Victor Simonelli is one of New York’s House bred royalty. His name carries weight, from his work with Tommy Musto, Brian Tappert and Marc Pomeroy, with labels like Bassline, Vinyl Solution, Big Big Trax, Nu-Groove, and SubUrban – not to mention the fact that he has played a significant role in what has become ‘the Soulfuric sound’.
Having made his name as a producer in the fading days of Nu Groove with Groove Committee’s ‘I Want You to Know’ in 1991, he forged on with his music at a time in history when Disco and House were at a significant crossroads.
I saw the list of some of the people that guided you in your early days and I nearly gagged! Cole and Clivilles, Danny Krivit, Benji Candalario, Junior Vasquez? Can you tell me some tricks of the trade that each of them instilled in you?
I learned so much from all of them. David Cole told me, “If you remember the hook the next day after creating it, then it’s a strong hook.”
Junior Vasquez showed me a good way to save outtakes when cutting tape. Keep the pieces of tape around your neck until you reinsert them, or make a decision on what you want to do with them.
By way of example, Danny Krivit taught me how important it is to stay active as a DJ. As long as I have known him – from the days he played at the Roxy – he has been active and gigging steadily.
Benji Candalario helped me understand just how important non obvious samples can be in a track. Robert Clivilles turned me on to Yamaha NS10s studio monitors, and I have used them ever since.
You worked with, grew up with, learned from Arthur Baker. A lot of people did but… what was the indispensable thing that you learned from him?
So much can be said here. Some indispensable things that I learned from him are keeping an ear to the street and in the clubs, working hard, staying focused and being totally dedicated to what you do.
When was the last time you actually worked with a studio musician? How often do you work with them now and did you ever imagine in 1983 that it would be possible to create an entirely new album alone at your desk?
On “We Rise”, the new, upcoming Ann Nesby and Sound of Blackness single which I recently completed, I worked with Terry Burrus who is an amazing musician.
In my opinion it’s who and what are behind it that really counts. The idea is most important. Beginning with clear ideas, regardless if it’s being captured using a multitrack tape machine, sequencer with midi set up and/or computer… It’s not the gear coming up with the idea, it’s the creator doing it.
What makes for an unforgettable hook and a not-so-unforgettable hook?
I think something you are able to sing, after you hear it once (or create it), is a sign of a great hook.
An unforgettable hook is one you can’t read without singing! For example, I find it hard to say, “I Don’t Love You Anymore” without singing it. How about you?
Folks that you came up with such as Roger Sanchez and Junior Vasquez have spun off in a more commercial direction. I don’t see you in that same light, what has kept you from going that route?
As I’m me, I can really only speak for myself. And I’ve never listened to commercial stuff. Listening and enjoying music is medicine for the soul. The passion I have when I started is the same for me now as it was then. Quality music is where I’m rooted.
Where do you reside now? I understand you moved to Italy at one point? I know they have a vibrant House scene there. Tony Humphries spent years there, Frankie spends a lot of time there – what is it about that place that pulls so many of you out there?
I have had a place in Italy since the late 1990s, though home is always in New York.
Yes, Tony and Frankie often have resident spots in Italy. Clubbing is a way of life in Italy and in much of Europe for that matter. When I first came to Italy it reminded me musically of some of New York in the 1980s when we had so many quality clubs to choose from and total radio support.
You recently put out an unreleased Larry Levan mix…where did that come from and is there more forthcoming?

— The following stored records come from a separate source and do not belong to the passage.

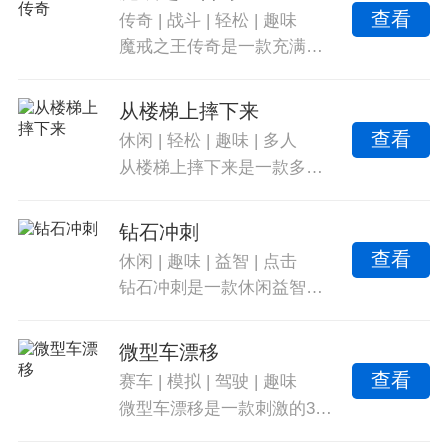
查看
传奇
|
战斗
|
轻松
|
趣味
魔戒之王传奇是一款充满热血激情的传奇手游，游戏中有着大量的战斗资源，还有多种多样的英雄角色供玩家挑选，特别火爆的战斗场景画面自由的探索在不同的地图场景中，勇敢的和强大的boss进行激烈的对战，借助游戏当中的强力装备提升实力。
从楼梯上摔下来
查看
休闲
|
轻松
|
趣味
|
多人
从楼梯上摔下来是一款多人乱斗竞技游戏，你将操控一个橡皮人参与下楼梯比赛。想要速度快，可以尝试直接从交叉位置跳下，但要小心别跳进水里。这款游戏有趣的橡皮人形象和新颖的姿势令人印象深刻，你需要努力掌握技巧，迅速到达终点。游戏免费畅玩，无需花费一分钱，简单的一键控制让你轻松享受休闲时光。精致的3D图形和趣味背景音乐提供更优秀的游戏体验。只需要一根手指就能控制角色，适合所有年龄段的玩家。与其他玩家一起竞赛，比比看谁能先到达终点。游戏中还有捷径供你寻找，但小心保持平衡，避免跌倒影响速度。轻松滑动屏幕，让橡皮人从螺旋楼梯上滚下，争取尽快到达终点。使用各种道具助推器，完成惊险的比赛，击败对手赢得荣誉。
钻石冲刺
查看
休闲
|
趣味
|
益智
|
点击
钻石冲刺是一款休闲益智游戏，通过拼图组合不同形状的几何图形，考验玩家的观察能力和反应速度。玩家需要在最短的时间内完成拼图以获得胜利。点击大钻石的颜色与四颗钻石中的一个匹配即可获得积分，匹配的钻石越多分数越高，游戏采用了计时器模式，与时间赛跑，享受精美的视觉效果和动画。玩家还可以通过解锁成就和获得奖励来增加游戏趣味性。多种模式可供选择，在挑战中收集道具增加移动速度，坚持更久可以获取更多奖励。玩家还可以在线与其他玩家比拼速度。
微型车漂移
查看
赛车
|
模拟
|
驾驶
|
趣味
微型车漂移是一款刺激的3D赛车漂移竞技游戏。支持好友进行联机PK，双人自由选择地图，比拼驾驶技术。真实的漂流赛车模拟器游戏，让玩家根据自己的车型选择挑战任务。丰富的游戏任务主线和自由DIY赛车，带来一触即发的趣味对决。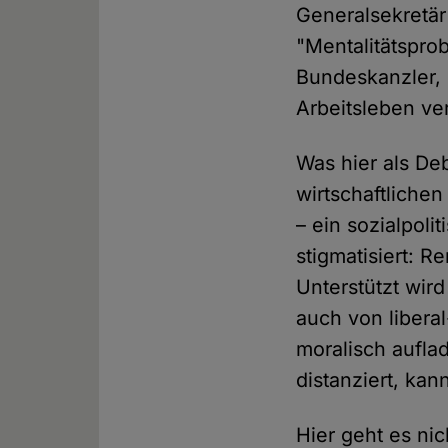
Generalsekretär
"Mentalitätspro
Bundeskanzler, 
Arbeitsleben ve
Was hier als De
wirtschaftlichen
– ein sozialpol
stigmatisiert: R
Unterstützt wir
auch von libera
moralisch aufla
distanziert, ka
Hier geht es ni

He did that shortly after it was originally released in 1991. When I was transferring the originally released mixes to WAV files recently, I figured it was a good time to also transfer Larry’s mix as well, since it was never officially released.
You need so much time to transfer back catalog material, getting all those DATs and tapes together. There is so much more back catalog to transfer, and we will do that in time with our labels Bassline, Big Big Trax, Brooklyn Trax, West Side, Stellar and Unkwn Rec.

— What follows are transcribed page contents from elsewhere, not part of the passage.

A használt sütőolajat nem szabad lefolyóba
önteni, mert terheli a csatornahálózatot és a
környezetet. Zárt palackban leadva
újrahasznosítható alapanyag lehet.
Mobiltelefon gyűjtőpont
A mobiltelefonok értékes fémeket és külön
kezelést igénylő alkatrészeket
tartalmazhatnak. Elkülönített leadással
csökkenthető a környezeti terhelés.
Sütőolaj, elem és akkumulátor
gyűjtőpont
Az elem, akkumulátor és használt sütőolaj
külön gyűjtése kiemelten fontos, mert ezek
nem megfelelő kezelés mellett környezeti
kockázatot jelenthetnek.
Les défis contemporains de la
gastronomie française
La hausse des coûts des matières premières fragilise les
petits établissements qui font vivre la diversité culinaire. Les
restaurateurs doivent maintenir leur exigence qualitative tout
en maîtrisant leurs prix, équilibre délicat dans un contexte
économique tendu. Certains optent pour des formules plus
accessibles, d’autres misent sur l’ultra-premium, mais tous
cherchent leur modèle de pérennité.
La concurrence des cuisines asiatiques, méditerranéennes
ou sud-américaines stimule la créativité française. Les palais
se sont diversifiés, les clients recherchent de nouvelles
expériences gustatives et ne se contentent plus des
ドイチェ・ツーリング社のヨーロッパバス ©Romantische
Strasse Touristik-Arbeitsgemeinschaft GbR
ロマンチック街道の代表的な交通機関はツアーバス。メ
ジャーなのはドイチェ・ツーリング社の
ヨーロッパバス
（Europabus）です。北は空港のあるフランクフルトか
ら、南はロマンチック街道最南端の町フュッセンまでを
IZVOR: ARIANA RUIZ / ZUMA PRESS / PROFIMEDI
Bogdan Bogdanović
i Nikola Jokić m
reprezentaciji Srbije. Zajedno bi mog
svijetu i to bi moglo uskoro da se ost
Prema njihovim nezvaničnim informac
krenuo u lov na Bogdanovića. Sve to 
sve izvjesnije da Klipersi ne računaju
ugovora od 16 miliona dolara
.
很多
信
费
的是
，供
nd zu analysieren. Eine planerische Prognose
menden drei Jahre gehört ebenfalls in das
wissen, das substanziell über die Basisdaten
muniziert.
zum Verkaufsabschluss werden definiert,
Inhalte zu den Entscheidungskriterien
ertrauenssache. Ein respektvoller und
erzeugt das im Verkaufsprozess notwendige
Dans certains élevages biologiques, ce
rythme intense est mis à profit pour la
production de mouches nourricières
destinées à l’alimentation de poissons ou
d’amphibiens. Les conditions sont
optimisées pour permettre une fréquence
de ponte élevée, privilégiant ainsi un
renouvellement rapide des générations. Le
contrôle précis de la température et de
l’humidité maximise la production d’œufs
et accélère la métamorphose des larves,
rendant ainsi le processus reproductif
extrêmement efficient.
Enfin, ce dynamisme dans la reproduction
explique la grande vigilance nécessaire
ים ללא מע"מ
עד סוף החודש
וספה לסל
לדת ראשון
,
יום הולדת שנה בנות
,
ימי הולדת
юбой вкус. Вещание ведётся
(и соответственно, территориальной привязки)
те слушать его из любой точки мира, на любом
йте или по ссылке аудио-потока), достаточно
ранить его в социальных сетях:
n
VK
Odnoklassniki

Curtis McClain, one of the most neglected of early House music vocalists in terms of the media, is now doing a ton of stuff. Tell me about your collaborations together.
I have been following Curtis and Marshall (Jefferson) since the mid-1980s (“Pleasure Control”, “Lets Get Busy”, etc.). I think Curtis and Marshall are amazing! Marshall Jefferson and David Dee from OpenHouse Records sent me “City Life” rough, and asked if I would be interested in doing a remix on it. I listened to it and clearly heard how special it is.